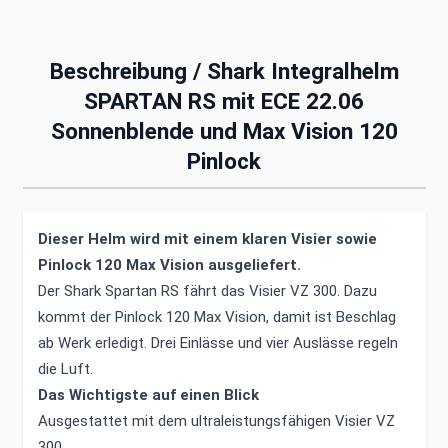
Beschreibung /
Shark Integralhelm
SPARTAN RS mit ECE 22.06
Sonnenblende und Max Vision 120
Pinlock
Dieser Helm wird mit einem klaren Visier sowie
Pinlock 120 Max Vision ausgeliefert.
Der Shark Spartan RS fährt das Visier VZ 300. Dazu
kommt der Pinlock 120 Max Vision, damit ist Beschlag
ab Werk erledigt. Drei Einlässe und vier Auslässe regeln
die Luft.
Das Wichtigste auf einen Blick
Ausgestattet mit dem ultraleistungsfähigen Visier VZ
300.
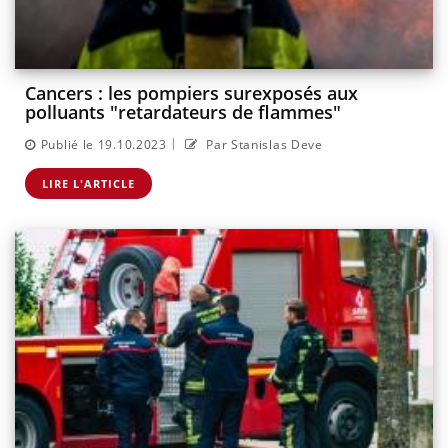
Cancers : les pompiers surexposés aux
polluants "retardateurs de flammes"
|
Publié le 19.10.2023
Par Stanislas Deve
LIRE L'ARTICLE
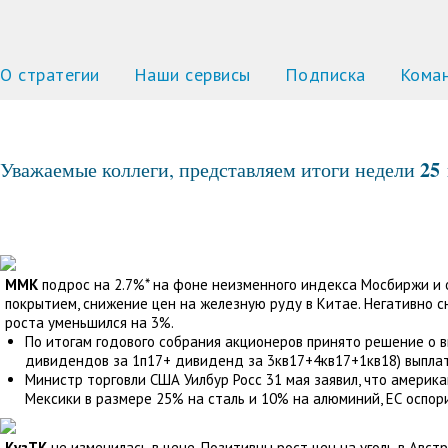
О стратегии
Наши сервисы
Подписка
Кома
25
Уважаемые коллеги, представляем итоги недели
ММК
подрос на 2.7%* на фоне неизменного индекса Мосбиржи и о
покрытием, снижение цен на железную руду в Китае. Негативно сн
роста уменьшился на 3%.
По итогам годового собрания акционеров принято решение о вып
дивидендов за 1п17+ дивиденд за 3кв17+4кв17+1кв18) выплат
Министр торговли США Уилбур Росс 31 мая заявил, что амери
Мексики в размере 25% на сталь и 10% на алюминий, ЕС оспор
КузТК
не изменилась в цене. Позитивны рост цен на уголь в Авст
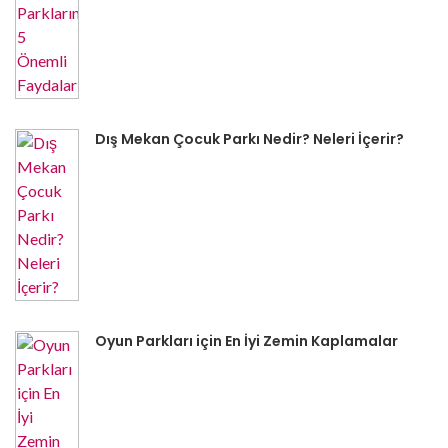
Dış Mekan Çocuk Parkı Nedir? Neleri İçerir?
Oyun Parkları için En İyi Zemin Kaplamalar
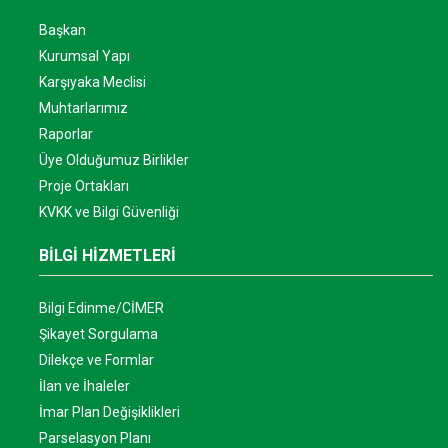
Başkan
Kurumsal Yapı
Karşıyaka Meclisi
Muhtarlarımız
Raporlar
Üye Olduğumuz Birlikler
Proje Ortakları
KVKK ve Bilgi Güvenliği
BİLGİ HİZMETLERİ
Bilgi Edinme/CİMER
Şikayet Sorgulama
Dilekçe ve Formlar
İlan ve İhaleler
İmar Plan Değişiklikleri
Parselasyon Planı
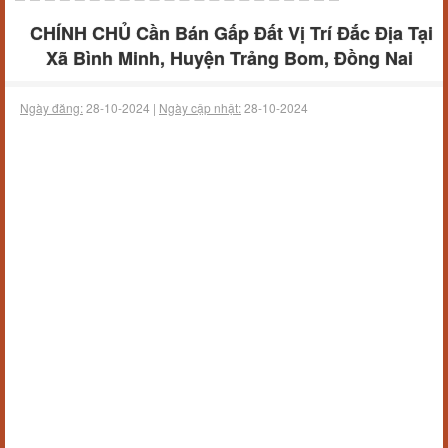
CHÍNH CHỦ Cần Bán Gấp Đất Vị Trí Đắc Địa Tại
Xã Bình Minh, Huyện Trảng Bom, Đồng Nai
Ngày đăng:
28-10-2024 |
Ngày cập nhật:
28-10-2024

___

What this task involves:
Give the records a second time exactly, keeping the images out.

Exercise result:
Beschreibung /
Shark Integralhelm
SPARTAN RS mit ECE 22.06
Sonnenblende und Max Vision 120
Pinlock
Dieser Helm wird mit einem klaren Visier sowie
Pinlock 120 Max Vision ausgeliefert.
Der Shark Spartan RS fährt das Visier VZ 300. Dazu
kommt der Pinlock 120 Max Vision, damit ist Beschlag
ab Werk erledigt. Drei Einlässe und vier Auslässe regeln
die Luft.
Das Wichtigste auf einen Blick
Ausgestattet mit dem ultraleistungsfähigen Visier VZ
300.
Cancers : les pompiers surexposés aux
polluants "retardateurs de flammes"
|
Publié le 19.10.2023
Par Stanislas Deve
LIRE L'ARTICLE
О стратегии
Наши сервисы
Подписка
Кома
25
Уважаемые коллеги, представляем итоги недели
ММК
подрос на 2.7%* на фоне неизменного индекса Мосбиржи и о
покрытием, снижение цен на железную руду в Китае. Негативно сн
роста уменьшился на 3%.
По итогам годового собрания акционеров принято решение о вып
дивидендов за 1п17+ дивиденд за 3кв17+4кв17+1кв18) выплат
Министр торговли США Уилбур Росс 31 мая заявил, что амери
Мексики в размере 25% на сталь и 10% на алюминий, ЕС оспор
КузТК
не изменилась в цене. Позитивны рост цен на уголь в Авст
Dış Mekan Çocuk Parkı Nedir? Neleri İçerir?
Oyun Parkları için En İyi Zemin Kaplamalar
Başkan
Kurumsal Yapı
Karşıyaka Meclisi
Muhtarlarımız
Raporlar
Üye Olduğumuz Birlikler
Proje Ortakları
KVKK ve Bilgi Güvenliği
BİLGİ HİZMETLERİ
Bilgi Edinme/CİMER
Şikayet Sorgulama
Dilekçe ve Formlar
İlan ve İhaleler
İmar Plan Değişiklikleri
Parselasyon Planı
CHÍNH CHỦ Cần Bán Gấp Đất Vị Trí Đắc Địa Tại
Xã Bình Minh, Huyện Trảng Bom, Đồng Nai
Ngày đăng:
28-10-2024 |
Ngày cập nhật:
28-10-2024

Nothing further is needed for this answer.